> **Stored records**:
★ ★ ★ ★ ★ ★ ★

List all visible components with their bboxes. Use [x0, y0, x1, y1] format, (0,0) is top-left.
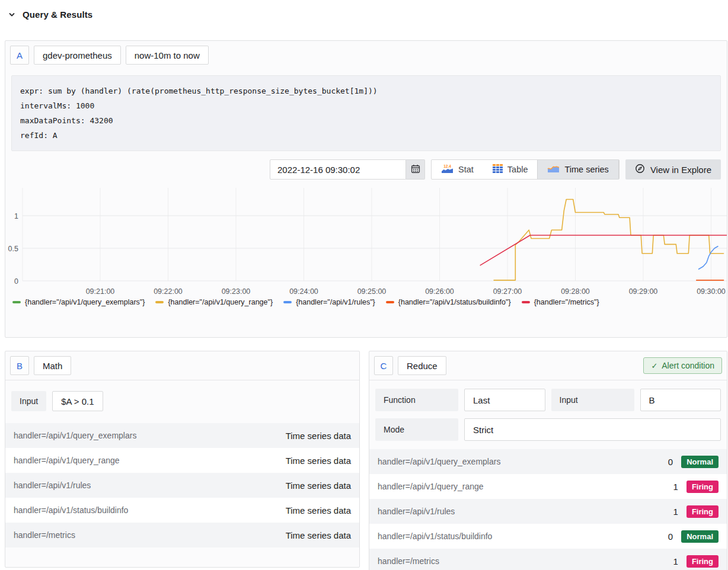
table-row: handler=/api/v1/query_exemplars0Normal [369, 449, 727, 474]
row-handler-label: handler=/api/v1/query_exemplars [378, 457, 668, 466]
x-axis-tick: 09:27:00 [493, 287, 522, 296]
table-row: handler=/api/v1/query_exemplarsTime seri… [5, 423, 359, 448]
legend-item[interactable]: {handler="/api/v1/query_exemplars"} [12, 298, 145, 306]
reduce-panel: C Reduce ✓ Alert condition Function Last… [369, 351, 727, 570]
timeseries-icon [547, 164, 560, 175]
row-handler-label: handler=/api/v1/rules [14, 481, 286, 490]
view-mode-label: Stat [458, 165, 474, 174]
table-row: handler=/api/v1/query_rangeTime series d… [5, 448, 359, 473]
legend-label: {handler="/api/v1/status/buildinfo"} [398, 298, 511, 306]
query-results-section-header[interactable]: Query & Results [8, 9, 92, 20]
math-panel-header: B Math [5, 351, 359, 380]
x-axis-tick: 09:22:00 [154, 287, 183, 296]
legend-item[interactable]: {handler="/api/v1/rules"} [283, 298, 375, 306]
mode-label: Mode [375, 418, 458, 441]
series-line [480, 235, 727, 265]
legend-swatch [155, 301, 164, 303]
row-value: Time series data [286, 456, 351, 466]
function-select[interactable]: Last [464, 389, 545, 411]
legend-swatch [12, 301, 21, 303]
legend-item[interactable]: {handler="/api/v1/query_range"} [155, 298, 273, 306]
x-axis-tick: 09:25:00 [357, 287, 387, 296]
evaluation-time-group: 2022-12-16 09:30:02 [270, 159, 425, 180]
table-row: handler=/api/v1/status/buildinfoTime ser… [5, 498, 359, 523]
table-row: handler=/api/v1/rulesTime series data [5, 473, 359, 498]
y-axis-tick: 0.5 [8, 245, 18, 253]
x-axis-tick: 09:21:00 [86, 287, 115, 296]
table-row: handler=/metricsTime series data [5, 523, 359, 547]
x-axis-tick: 09:29:00 [629, 287, 658, 296]
operation-button-math[interactable]: Math [34, 356, 71, 375]
y-axis-tick: 1 [14, 212, 18, 220]
row-handler-label: handler=/api/v1/status/buildinfo [14, 505, 286, 515]
reduce-fields: Function Last Input B Mode Strict [369, 380, 727, 449]
status-badge: Firing [687, 555, 719, 568]
row-value: Time series data [286, 481, 351, 491]
view-mode-toggle-group: 12.4StatTableTime series [431, 159, 620, 180]
view-in-explore-label: View in Explore [650, 165, 711, 175]
x-axis-tick: 09:24:00 [289, 287, 318, 296]
time-range-button[interactable]: now-10m to now [126, 46, 209, 65]
alert-condition-badge[interactable]: ✓ Alert condition [643, 357, 722, 374]
table-row: handler=/metrics1Firing [369, 549, 727, 570]
compass-icon [635, 164, 645, 175]
reduce-results-list: handler=/api/v1/query_exemplars0Normalha… [369, 449, 727, 570]
calendar-button[interactable] [406, 159, 425, 180]
view-mode-table[interactable]: Table [483, 160, 538, 179]
chart-legend: {handler="/api/v1/query_exemplars"}{hand… [12, 298, 611, 306]
evaluation-time-input[interactable]: 2022-12-16 09:30:02 [270, 159, 406, 180]
function-label: Function [375, 389, 458, 411]
math-panel: B Math Input $A > 0.1 handler=/api/v1/qu… [5, 351, 360, 568]
page-title: Query & Results [23, 9, 92, 20]
view-in-explore-button[interactable]: View in Explore [625, 159, 721, 180]
row-value: 1 [673, 482, 678, 492]
calendar-icon [411, 164, 420, 175]
legend-item[interactable]: {handler="/api/v1/status/buildinfo"} [386, 298, 511, 306]
check-icon: ✓ [651, 361, 657, 370]
chevron-down-icon [8, 11, 15, 18]
row-handler-label: handler=/api/v1/rules [378, 507, 673, 516]
row-value: 0 [668, 531, 673, 542]
row-handler-label: handler=/api/v1/query_range [14, 456, 286, 465]
legend-swatch [522, 301, 530, 303]
status-badge: Firing [687, 505, 719, 518]
view-mode-stat[interactable]: 12.4Stat [432, 160, 483, 179]
series-line [494, 200, 723, 280]
reduce-input-select[interactable]: B [640, 389, 721, 411]
expression-input[interactable]: $A > 0.1 [52, 391, 103, 411]
query-panel-header: A gdev-prometheus now-10m to now [5, 41, 727, 69]
view-mode-label: Time series [564, 165, 608, 174]
math-results-list: handler=/api/v1/query_exemplarsTime seri… [5, 423, 359, 547]
view-mode-label: Table [507, 165, 528, 174]
row-handler-label: handler=/api/v1/query_range [378, 482, 673, 491]
y-axis-tick: 0 [14, 277, 18, 286]
status-badge: Firing [687, 481, 719, 493]
legend-label: {handler="/api/v1/rules"} [296, 298, 375, 306]
status-badge: Normal [681, 530, 719, 543]
svg-text:12.4: 12.4 [443, 164, 451, 168]
table-row: handler=/api/v1/status/buildinfo0Normal [369, 524, 727, 549]
ref-id-badge-b: B [10, 356, 29, 375]
view-mode-time-series[interactable]: Time series [537, 160, 618, 179]
query-controls-row: 2022-12-16 09:30:02 12.4Stat [11, 159, 721, 180]
query-panel: A gdev-prometheus now-10m to now expr: s… [5, 40, 727, 338]
reduce-panel-header: C Reduce ✓ Alert condition [369, 351, 727, 380]
row-value: 1 [673, 556, 678, 566]
legend-swatch [283, 301, 292, 303]
row-value: Time series data [286, 530, 351, 540]
ref-id-badge-c: C [374, 356, 393, 375]
mode-select[interactable]: Strict [464, 418, 721, 441]
x-axis-tick: 09:26:00 [425, 287, 454, 296]
alert-condition-label: Alert condition [662, 361, 714, 370]
row-handler-label: handler=/metrics [14, 530, 286, 540]
table-row: handler=/api/v1/rules1Firing [369, 499, 727, 524]
row-value: Time series data [286, 431, 351, 441]
table-row: handler=/api/v1/query_range1Firing [369, 474, 727, 499]
operation-button-reduce[interactable]: Reduce [398, 356, 446, 375]
row-value: 1 [673, 507, 678, 517]
legend-item[interactable]: {handler="/metrics"} [522, 298, 599, 306]
status-badge: Normal [681, 456, 719, 468]
row-value: Time series data [286, 505, 351, 515]
datasource-button[interactable]: gdev-prometheus [34, 46, 121, 65]
time-series-chart[interactable]: 00.5109:21:0009:22:0009:23:0009:24:0009:… [5, 184, 727, 297]
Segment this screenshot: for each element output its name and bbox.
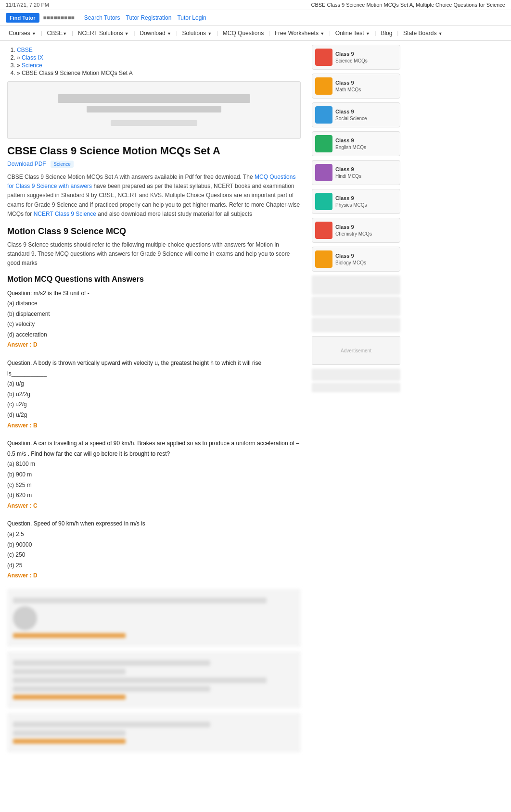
nav-solutions[interactable]: Solutions ▼ [179,28,215,38]
sidebar-card-2: Class 9 Math MCQs [312,74,400,99]
download-section: Download PDF Science [7,160,301,168]
datetime: 11/17/21, 7:20 PM [6,2,49,8]
logo-text: ■■■■■■■■■ [43,14,75,21]
sidebar-ad: Advertisement [312,336,400,365]
q3-option-b: (b) 900 m [7,470,301,480]
q2-option-c: (c) u2/g [7,400,301,410]
q2-option-b: (b) u2/2g [7,389,301,400]
sidebar-card-color-2 [315,77,332,95]
sidebar-card-color-8 [315,250,332,268]
q1-option-d: (d) acceleration [7,330,301,340]
breadcrumb: CBSE » Class IX » Science » CBSE Class 9… [7,47,301,76]
sidebar-card-color-5 [315,164,332,181]
q4-option-a: (a) 2.5 [7,529,301,540]
download-pdf-link[interactable]: Download PDF [7,161,46,167]
courses-arrow-icon: ▼ [32,31,36,36]
section2-heading: Motion MCQ Questions with Answers [7,275,301,284]
q2-answer: Answer : B [7,422,38,429]
q1-option-c: (c) velocity [7,319,301,330]
q4-option-b: (b) 90000 [7,540,301,550]
nav-courses[interactable]: Courses ▼ [6,28,39,38]
sidebar-card-color-1 [315,49,332,66]
sidebar-card-6: Class 9 Physics MCQs [312,189,400,214]
site-header: Find Tutor ■■■■■■■■■ Search Tutors Tutor… [0,10,511,26]
q3-answer: Answer : C [7,502,38,509]
q1-option-b: (b) displacement [7,309,301,320]
nav-state-boards[interactable]: State Boards ▼ [400,28,446,38]
q4-answer: Answer : D [7,572,38,579]
sidebar-blurred-5 [312,383,400,392]
sidebar-card-color-7 [315,222,332,239]
question-1: Question: m/s2 is the SI unit of - (a) d… [7,288,301,351]
q2-option-d: (d) u/2g [7,410,301,421]
sidebar-card-1: Class 9 Science MCQs [312,45,400,70]
nav-ncert-solutions[interactable]: NCERT Solutions ▼ [75,28,132,38]
question-3-text: Question. A car is travelling at a speed… [7,440,299,457]
question-4-text: Question. Speed of 90 km/h when expresse… [7,520,145,527]
page-description: CBSE Class 9 Science Motion MCQs Set A w… [7,173,301,219]
nav-online-test[interactable]: Online Test ▼ [332,28,373,38]
q3-option-a: (a) 8100 m [7,459,301,470]
sidebar-card-4: Class 9 English MCQs [312,131,400,156]
nav-mcq-questions[interactable]: MCQ Questions [220,28,267,38]
question-5-blurred [7,589,301,647]
sidebar-card-5: Class 9 Hindi MCQs [312,160,400,185]
q4-option-d: (d) 25 [7,561,301,571]
breadcrumb-cbse[interactable]: CBSE [17,47,33,53]
question-6-blurred [7,651,301,708]
q3-option-d: (d) 620 m [7,490,301,501]
question-2-text: Question. A body is thrown vertically up… [7,360,261,377]
header-nav-links: Search Tutors Tutor Registration Tutor L… [84,14,206,21]
worksheets-arrow-icon: ▼ [320,31,324,36]
solutions-arrow-icon: ▼ [207,31,212,36]
nav-download[interactable]: Download ▼ [137,28,174,38]
science-badge: Science [51,161,74,168]
ncert-class9-link[interactable]: NCERT Class 9 Science [34,211,98,217]
breadcrumb-class-ix[interactable]: Class IX [22,54,43,61]
logo-area: Find Tutor ■■■■■■■■■ [6,13,75,23]
ncert-arrow-icon: ▼ [125,31,129,36]
sidebar-blurred-3 [312,318,400,332]
q1-answer: Answer : D [7,341,38,348]
sidebar-blurred-4 [312,369,400,381]
breadcrumb-science[interactable]: Science [22,62,42,69]
question-2: Question. A body is thrown vertically up… [7,358,301,431]
search-tutors-link[interactable]: Search Tutors [84,14,120,21]
q1-option-a: (a) distance [7,299,301,309]
top-bar: 11/17/21, 7:20 PM CBSE Class 9 Science M… [0,0,511,10]
nav-free-worksheets[interactable]: Free Worksheets ▼ [272,28,327,38]
main-container: CBSE » Class IX » Science » CBSE Class 9… [0,41,511,762]
sidebar: Class 9 Science MCQs Class 9 Math MCQs C… [308,41,404,762]
cbse-arrow-icon: ▼ [63,31,67,36]
sidebar-card-8: Class 9 Biology MCQs [312,247,400,272]
sidebar-blurred-2 [312,297,400,316]
sidebar-blurred-1 [312,275,400,295]
online-test-arrow-icon: ▼ [366,31,370,36]
page-title: CBSE Class 9 Science Motion MCQs Set A [7,145,301,157]
section1-heading: Motion Class 9 Science MCQ [7,226,301,237]
question-4: Question. Speed of 90 km/h when expresse… [7,519,301,581]
state-boards-arrow-icon: ▼ [438,31,443,36]
tutor-login-link[interactable]: Tutor Login [177,14,206,21]
section1-description: Class 9 Science students should refer to… [7,240,301,268]
breadcrumb-current: CBSE Class 9 Science Motion MCQs Set A [22,70,133,76]
nav-cbse[interactable]: CBSE▼ [44,28,70,38]
question-3: Question. A car is travelling at a speed… [7,438,301,511]
top-ad-banner [7,81,301,139]
tutor-registration-link[interactable]: Tutor Registration [126,14,172,21]
sidebar-card-color-6 [315,193,332,210]
page-browser-title: CBSE Class 9 Science Motion MCQs Set A, … [311,2,505,8]
download-arrow-icon: ▼ [167,31,171,36]
q3-option-c: (c) 625 m [7,480,301,491]
q4-option-c: (c) 250 [7,550,301,561]
question-1-text: Question: m/s2 is the SI unit of - [7,290,89,297]
sidebar-card-3: Class 9 Social Science [312,102,400,127]
content-area: CBSE » Class IX » Science » CBSE Class 9… [0,41,308,762]
sidebar-card-color-4 [315,135,332,152]
sidebar-card-color-3 [315,106,332,124]
main-navbar: Courses ▼ | CBSE▼ | NCERT Solutions ▼ | … [0,26,511,41]
nav-blog[interactable]: Blog [378,28,395,38]
logo-box: Find Tutor [6,13,39,23]
sidebar-card-7: Class 9 Chemistry MCQs [312,218,400,243]
q2-option-a: (a) u/g [7,379,301,389]
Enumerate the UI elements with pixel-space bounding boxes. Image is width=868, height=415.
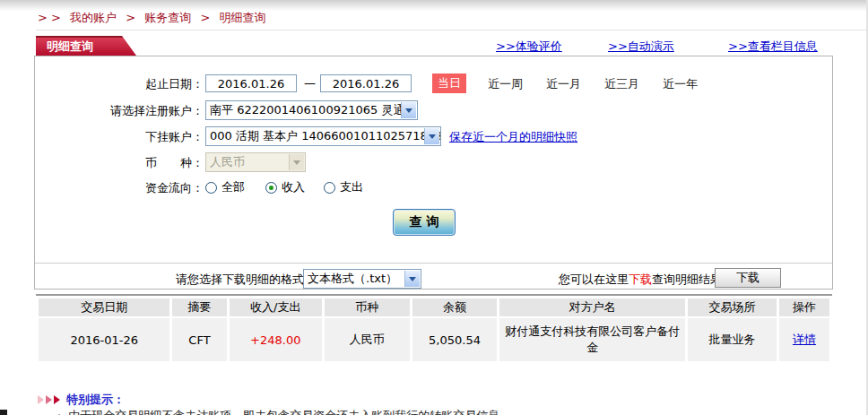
currency-select-disabled: 人民币 [205, 152, 306, 172]
date-from-input[interactable] [205, 74, 297, 92]
cell-balance: 5,050.54 [412, 318, 498, 361]
bottom-left-corner [0, 410, 7, 415]
play-arrow-icon [46, 395, 52, 404]
col-header-amount: 收入/支出 [230, 298, 322, 316]
download-hint: 您可以在这里下载查询明细结果 [559, 272, 722, 288]
date-range-label: 起止日期： [35, 76, 204, 92]
notice-bullet: · [57, 409, 61, 415]
page: > > 我的账户 > 账务查询 > 明细查询 明细查询 >>体验评价 >>自动演… [0, 0, 868, 415]
currency-label: 币 种： [35, 155, 204, 171]
sub-account-value: 000 活期 基本户 1406600101102571848 [210, 129, 441, 143]
radio-flow-expense[interactable]: 支出 [324, 179, 363, 195]
sub-account-select[interactable]: 000 活期 基本户 1406600101102571848 [205, 126, 441, 146]
header-divider [36, 30, 868, 30]
breadcrumb-arrows-icon: > > [38, 11, 61, 24]
radio-flow-expense-label: 支出 [340, 179, 363, 195]
download-format-label: 请您选择下载明细的格式 [176, 272, 304, 288]
table-header-row: 交易日期 摘要 收入/支出 币种 余额 对方户名 交易场所 操作 [39, 298, 829, 316]
registered-account-select[interactable]: 南平 6222001406100921065 灵通卡 [205, 100, 418, 120]
download-format-value: 文本格式（.txt） [308, 272, 397, 285]
notice-title: 特别提示： [66, 392, 125, 408]
breadcrumb-item-account-query[interactable]: 账务查询 [144, 11, 191, 24]
col-header-date: 交易日期 [39, 298, 169, 316]
notice-line: ·由于现金交易明细不含未达账项，即未包含交易资金还未入账到我行的转账交易信息 [57, 408, 499, 415]
cell-place: 批量业务 [688, 318, 777, 361]
page-title: 明细查询 [47, 39, 93, 53]
breadcrumb: > > 我的账户 > 账务查询 > 明细查询 [38, 10, 265, 26]
fund-flow-label: 资金流向： [35, 180, 204, 196]
radio-icon[interactable] [205, 182, 217, 194]
quick-range-quarter[interactable]: 近三月 [604, 76, 639, 92]
table-row: 2016-01-26 CFT +248.00 人民币 5,050.54 财付通支… [39, 318, 829, 361]
col-header-counterparty: 对方户名 [499, 298, 685, 316]
cell-summary: CFT [172, 318, 226, 361]
chevron-down-icon [289, 154, 304, 170]
currency-value: 人民币 [210, 155, 245, 169]
page-title-tab: 明细查询 [36, 36, 136, 56]
cell-counterparty: 财付通支付科技有限公司客户备付金 [499, 318, 685, 361]
download-hint-link[interactable]: 下载 [629, 272, 652, 286]
sub-account-label: 下挂账户： [35, 129, 204, 145]
link-view-column-info[interactable]: >>查看栏目信息 [728, 39, 818, 55]
cell-amount: +248.00 [230, 318, 322, 361]
quick-range-month[interactable]: 近一月 [546, 76, 581, 92]
play-arrow-icon [38, 395, 44, 404]
results-table: 交易日期 摘要 收入/支出 币种 余额 对方户名 交易场所 操作 2016-01… [36, 297, 832, 363]
query-form-panel: 起止日期： — 当日 近一周 近一月 近三月 近一年 请选择注册账户： 南平 6… [34, 56, 833, 290]
radio-flow-all-label: 全部 [221, 179, 245, 195]
radio-flow-income[interactable]: 收入 [265, 179, 305, 195]
table-top-rule [36, 294, 832, 296]
col-header-currency: 币种 [325, 298, 410, 316]
col-header-action: 操作 [779, 298, 829, 316]
chevron-down-icon[interactable] [404, 271, 420, 287]
radio-flow-income-label: 收入 [282, 179, 305, 195]
play-arrow-icon [54, 395, 60, 404]
radio-icon[interactable] [324, 182, 335, 194]
col-header-balance: 余额 [412, 298, 498, 316]
detail-link[interactable]: 详情 [793, 333, 816, 346]
chevron-down-icon[interactable] [401, 102, 416, 118]
radio-flow-all[interactable]: 全部 [205, 179, 245, 195]
radio-checked-icon[interactable] [265, 182, 277, 194]
link-auto-demo[interactable]: >>自动演示 [608, 39, 674, 55]
download-hint-suffix: 查询明细结果 [652, 272, 722, 286]
quick-range-year[interactable]: 近一年 [663, 76, 698, 92]
breadcrumb-separator: > [126, 11, 135, 24]
col-header-place: 交易场所 [688, 298, 777, 316]
cell-currency: 人民币 [325, 318, 410, 361]
download-hint-prefix: 您可以在这里 [559, 272, 629, 286]
download-button[interactable]: 下载 [715, 268, 781, 288]
query-button[interactable]: 查 询 [393, 209, 456, 236]
breadcrumb-separator: > [200, 11, 210, 24]
quick-range-today[interactable]: 当日 [432, 73, 466, 93]
chevron-down-icon[interactable] [424, 128, 439, 144]
col-header-summary: 摘要 [172, 298, 226, 316]
panel-divider [35, 263, 832, 264]
breadcrumb-item-my-account[interactable]: 我的账户 [70, 11, 117, 24]
date-range-dash: — [304, 76, 316, 90]
save-snapshot-link[interactable]: 保存近一个月的明细快照 [449, 129, 577, 145]
play-arrows-icon [38, 395, 62, 404]
registered-account-label: 请选择注册账户： [35, 103, 204, 119]
download-format-select[interactable]: 文本格式（.txt） [303, 269, 421, 289]
cell-date: 2016-01-26 [39, 318, 169, 361]
registered-account-value: 南平 6222001406100921065 灵通卡 [210, 103, 416, 117]
notice-text: 由于现金交易明细不含未达账项，即未包含交易资金还未入账到我行的转账交易信息 [68, 409, 499, 415]
cell-action: 详情 [779, 318, 829, 361]
date-to-input[interactable] [320, 74, 412, 92]
breadcrumb-item-detail-query[interactable]: 明细查询 [219, 11, 265, 24]
quick-range-week[interactable]: 近一周 [488, 76, 523, 92]
link-experience-rating[interactable]: >>体验评价 [496, 39, 562, 55]
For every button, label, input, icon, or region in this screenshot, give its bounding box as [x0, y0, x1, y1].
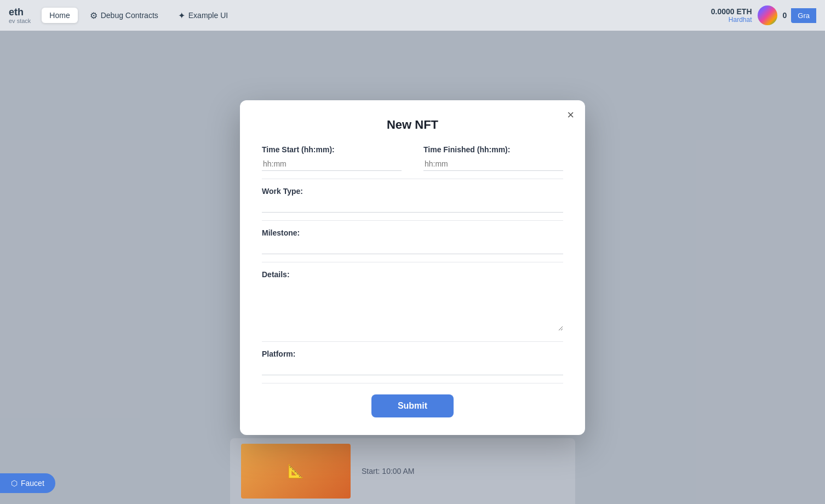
work-type-input[interactable] [262, 199, 563, 213]
backdrop: 📐 Start: 10:00 AM × New NFT Time Start (… [0, 31, 825, 504]
time-start-label: Time Start (hh:mm): [262, 145, 402, 154]
faucet-label: Faucet [21, 479, 44, 488]
work-type-section: Work Type: [262, 179, 563, 221]
time-start-field: Time Start (hh:mm): [262, 145, 402, 171]
time-finished-label: Time Finished (hh:mm): [423, 145, 563, 154]
debug-contracts-nav-button[interactable]: ⚙ Debug Contracts [82, 7, 166, 24]
debug-icon: ⚙ [90, 10, 98, 21]
modal-close-button[interactable]: × [567, 109, 574, 121]
modal-overlay: × New NFT Time Start (hh:mm): Time Finis… [0, 31, 825, 504]
platform-label: Platform: [262, 350, 563, 358]
eth-info: 0.0000 ETH Hardhat [711, 7, 752, 24]
example-ui-nav-button[interactable]: ✦ Example UI [170, 7, 236, 24]
nav-right: 0.0000 ETH Hardhat 0 [711, 5, 787, 25]
faucet-button[interactable]: ⬡ Faucet [0, 473, 55, 493]
modal-title: New NFT [262, 118, 563, 132]
work-type-label: Work Type: [262, 187, 563, 196]
time-fields-section: Time Start (hh:mm): Time Finished (hh:mm… [262, 145, 563, 179]
platform-input[interactable] [262, 362, 563, 375]
card-image: 📐 [241, 444, 351, 499]
details-label: Details: [262, 270, 563, 279]
eth-network: Hardhat [711, 16, 752, 24]
example-ui-label: Example UI [188, 11, 228, 20]
card-start-text: Start: 10:00 AM [362, 467, 415, 476]
avatar[interactable] [758, 5, 777, 25]
new-nft-modal: × New NFT Time Start (hh:mm): Time Finis… [240, 100, 585, 435]
home-label: Home [49, 11, 70, 20]
details-textarea[interactable] [262, 282, 563, 331]
milestone-input[interactable] [262, 240, 563, 254]
brand-subtitle: ev stack [9, 18, 31, 24]
home-nav-button[interactable]: Home [42, 8, 77, 23]
time-finished-field: Time Finished (hh:mm): [423, 145, 563, 171]
grab-label: Gra [798, 12, 810, 20]
time-finished-input[interactable] [423, 157, 563, 171]
navbar: eth ev stack Home ⚙ Debug Contracts ✦ Ex… [0, 0, 825, 31]
submit-row: Submit [262, 394, 563, 417]
brand-name: eth [9, 7, 26, 18]
time-start-input[interactable] [262, 157, 402, 171]
details-section: Details: [262, 262, 563, 342]
debug-label: Debug Contracts [101, 11, 158, 20]
account-address: 0 [783, 11, 787, 20]
platform-section: Platform: [262, 342, 563, 383]
submit-button[interactable]: Submit [371, 394, 454, 417]
faucet-icon: ⬡ [11, 479, 18, 488]
milestone-section: Milestone: [262, 221, 563, 262]
grab-button[interactable]: Gra [791, 8, 816, 23]
milestone-label: Milestone: [262, 228, 563, 237]
sparkle-icon: ✦ [178, 10, 185, 21]
eth-amount: 0.0000 ETH [711, 7, 752, 16]
background-content: 📐 Start: 10:00 AM [230, 438, 575, 504]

★ ★ ★ ★ ★ ★ ★

> **Prompt**: As you read the records above, find each line that contains "income" and copy it.

> **Answer to the exercise**:
radio-flow-income[interactable]: 收入 [265, 179, 305, 195]
radio-flow-income-label: 收入 [282, 179, 305, 195]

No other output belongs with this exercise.